[PLUG-TALK] About the medical software you see in your physician's office
Keith Lofstrom
keithl at kl-ic.com
Sun Dec 23 05:59:06 UTC 2018
On Fri, Dec 21, 2018 at 12:18:38PM -0800, Rich Shepard wrote:
> I know Keith will like this NY Times article
> <https://www.nytimes.com/2018/12/20/business/epic-systems-campus-verona-wisconsin.html>
> about Epic Systems in Verona, WI, and I expect others will, too.
>
> It looks like a good approach to making long, intense hours tolerable
> while contributing to a critical need: accurate health recording.
Well. Well. ... and, Epic.
Providence and Legacy, the two largest medical systems
in Portland, both use Epic (I don't know about Adventist
and Kaiser). Providence spans Alaska to California;
their single Epic system combines records of tens of
millions of people. I'm in there. Probably the world's
other Keith Lofstrom (near Tacoma) is in there. If you
don't enter the birthday as well as the name, you can
get the wrong patient record. If there are two James
Smiths with the same birthday, watch out.
The local centers aren't firewalled. Any doctor with
access anywhere in the entire region can access any
Providence patient anywhere in the entire region.
Providence used to issue little time-coded security
dongles to limit access. They failed too often, at the
wrong times, and sick patients weren't treated on time.

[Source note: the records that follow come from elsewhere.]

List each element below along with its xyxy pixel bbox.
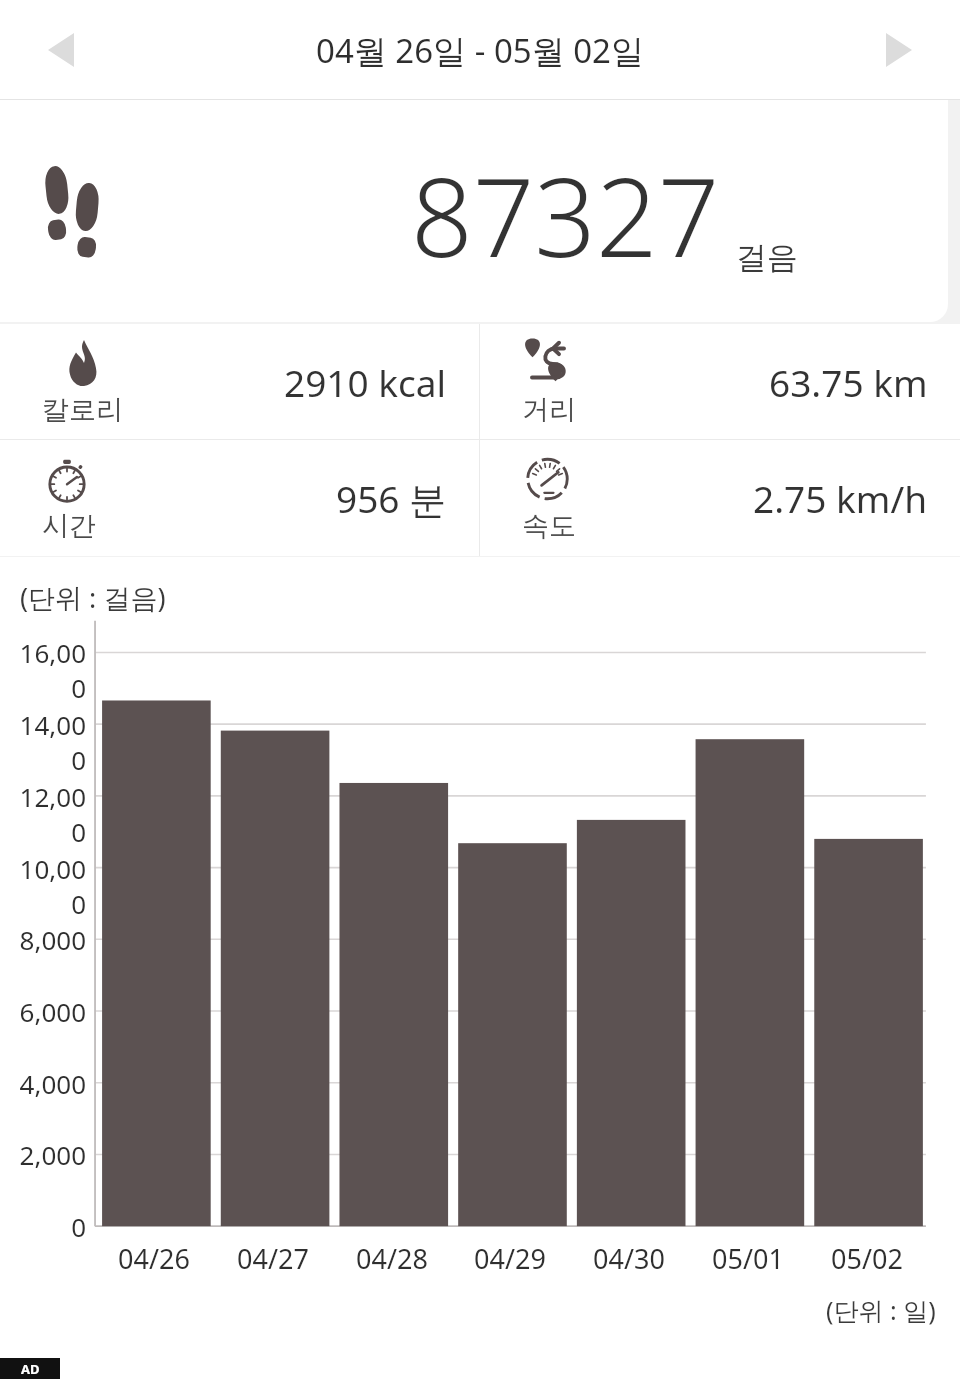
staticText: 8,000 — [8, 922, 86, 957]
staticText: 12,000 — [8, 779, 86, 849]
staticText: 14,000 — [8, 707, 86, 777]
staticText: 칼로리 — [42, 393, 123, 427]
staticText: 2.75 km/h — [753, 473, 928, 523]
button[interactable]: 칼로리 — [0, 324, 479, 439]
staticText: 거리 — [522, 393, 576, 427]
button[interactable]: 87327 — [0, 100, 948, 322]
button[interactable]: Previous week — [30, 19, 92, 81]
staticText: 4,000 — [8, 1066, 86, 1101]
button[interactable]: Next week — [868, 19, 930, 81]
button[interactable]: 거리 — [480, 324, 960, 439]
staticText: (단위 : 걸음) — [20, 579, 166, 616]
staticText: 04/28 — [340, 1240, 444, 1277]
staticText: AD — [21, 1360, 40, 1378]
staticText: 05/01 — [696, 1240, 800, 1277]
staticText: 6,000 — [8, 994, 86, 1029]
button[interactable]: AD — [0, 1358, 60, 1379]
staticText: (단위 : 일) — [826, 1293, 936, 1327]
staticText: 2,000 — [8, 1137, 86, 1172]
staticText: 속도 — [522, 509, 576, 543]
staticText: 04/26 — [102, 1240, 206, 1277]
staticText: 걸음 — [736, 238, 798, 277]
staticText: 0 — [8, 1209, 86, 1244]
button[interactable]: 시간 — [0, 440, 479, 556]
button[interactable]: 속도 — [480, 440, 960, 556]
staticText: 04/29 — [458, 1240, 562, 1277]
staticText: 04/30 — [577, 1240, 681, 1277]
staticText: 2910 kcal — [284, 357, 447, 407]
staticText: 04월 26일 - 05월 02일 — [316, 28, 644, 73]
staticText: 16,000 — [8, 635, 86, 705]
staticText: 87327 — [411, 142, 720, 289]
staticText: 05/02 — [815, 1240, 919, 1277]
staticText: 956 분 — [336, 473, 447, 524]
staticText: 04/27 — [221, 1240, 325, 1277]
staticText: 10,000 — [8, 851, 86, 921]
staticText: 63.75 km — [769, 357, 928, 407]
staticText: 시간 — [42, 509, 96, 543]
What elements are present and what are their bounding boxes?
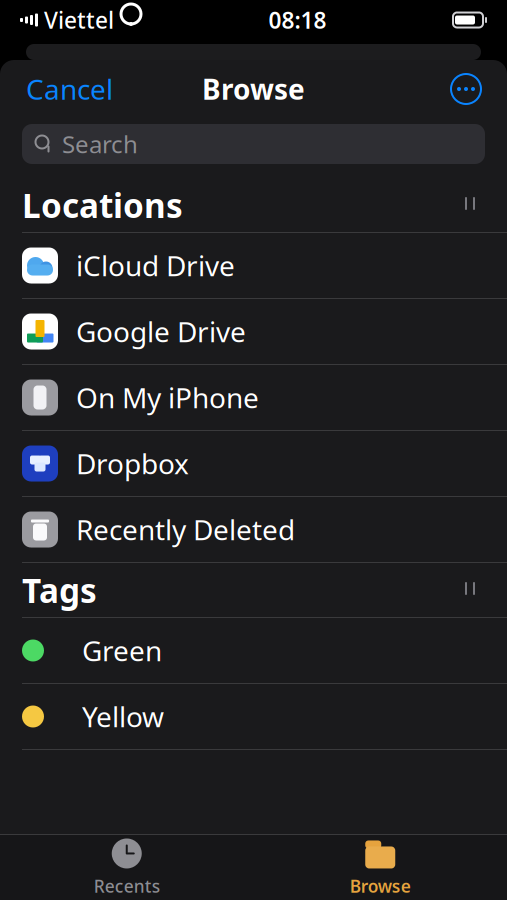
button[interactable]: On My iPhone: [0, 365, 507, 430]
button[interactable]: Recents: [0, 830, 254, 900]
button[interactable]: Tags: [0, 563, 507, 617]
staticText: Green: [82, 632, 162, 669]
button[interactable]: Dropbox: [0, 431, 507, 496]
button[interactable]: Green: [0, 618, 507, 683]
button[interactable]: Recently Deleted: [0, 497, 507, 562]
staticText: On My iPhone: [76, 379, 259, 416]
button[interactable]: Locations: [0, 178, 507, 232]
staticText: Search: [62, 128, 138, 160]
staticText: Locations: [22, 183, 183, 227]
staticText: Browse: [350, 874, 411, 898]
button[interactable]: Search: [22, 124, 485, 164]
staticText: Cancel: [26, 70, 113, 108]
staticText: Recents: [94, 874, 160, 898]
button[interactable]: iCloud Drive: [0, 233, 507, 298]
staticText: 08:18: [268, 5, 326, 35]
staticText: Viettel: [44, 5, 114, 35]
staticText: Yellow: [82, 698, 164, 735]
button[interactable]: Cancel: [22, 64, 117, 114]
button[interactable]: More options: [447, 70, 485, 108]
staticText: Dropbox: [76, 445, 189, 482]
button[interactable]: Yellow: [0, 684, 507, 749]
staticText: Google Drive: [76, 313, 246, 350]
staticText: Tags: [22, 568, 97, 612]
staticText: Browse: [202, 70, 305, 108]
button[interactable]: Google Drive: [0, 299, 507, 364]
staticText: Recently Deleted: [76, 511, 295, 548]
button[interactable]: Browse: [254, 830, 507, 900]
staticText: iCloud Drive: [76, 247, 235, 284]
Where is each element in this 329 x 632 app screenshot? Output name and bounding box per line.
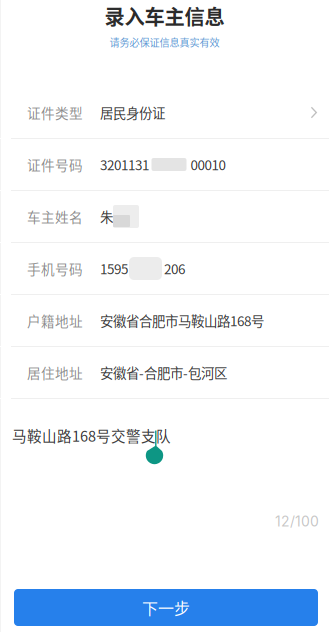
staticText: 12/100 [275,513,319,530]
staticText: 安徽省合肥市马鞍山路168号 [100,311,264,330]
staticText: 下一步 [142,596,190,619]
staticText: 居住地址 [27,363,83,382]
staticText: 3201131 [100,155,149,174]
staticText: 请务必保证信息真实有效 [110,35,220,49]
button[interactable]: 户籍地址 [0,295,329,346]
staticText: 户籍地址 [27,311,83,330]
staticText: 朱 [100,207,113,226]
button[interactable]: 下一步 [14,589,318,626]
staticText: 马鞍山路168号交警支队 [12,425,171,446]
button[interactable]: 手机号码 [0,243,329,294]
button[interactable]: 证件号码 [0,139,329,190]
staticText: 车主姓名 [27,207,83,226]
staticText: 00010 [190,155,226,174]
staticText: 手机号码 [27,259,83,278]
button[interactable]: 证件类型 [0,87,329,138]
staticText: 安徽省-合肥市-包河区 [100,363,227,382]
button[interactable]: 马鞍山路168号交警支队 [0,399,329,535]
button[interactable]: 车主姓名 [0,191,329,242]
staticText: 录入车主信息 [104,1,224,31]
staticText: 1595 [100,259,128,278]
staticText: 206 [164,259,185,278]
staticText: 证件类型 [27,103,83,122]
button[interactable]: 居住地址 [0,347,329,398]
staticText: 居民身份证 [100,103,165,122]
staticText: 证件号码 [27,155,83,174]
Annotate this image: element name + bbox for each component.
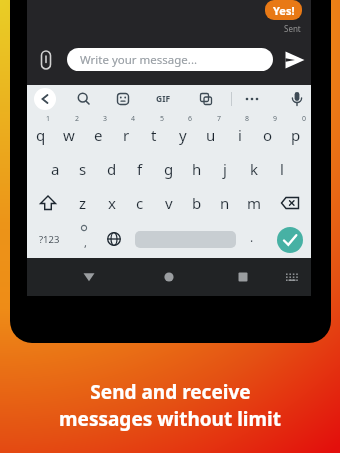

So, Providence got rid of the dongles. Now anyone with a
username/password can get in. A nurse trying to save your
life. Or a blackmailer. Security and speed are opposites.
The last time I looked, Providence and Legacy could not
transfer patient records between systems. Too customized.
They say that if you've seen one instance of Epic, you've
seen one instance of Epic. I hope it is better now.
Worse misadventures result because of poor human factor
design and personnel cost-cutting. The old "paper from
hand to hand" approach increased staffing costs, but it
also implemented the "many eyes make all bugs shallow"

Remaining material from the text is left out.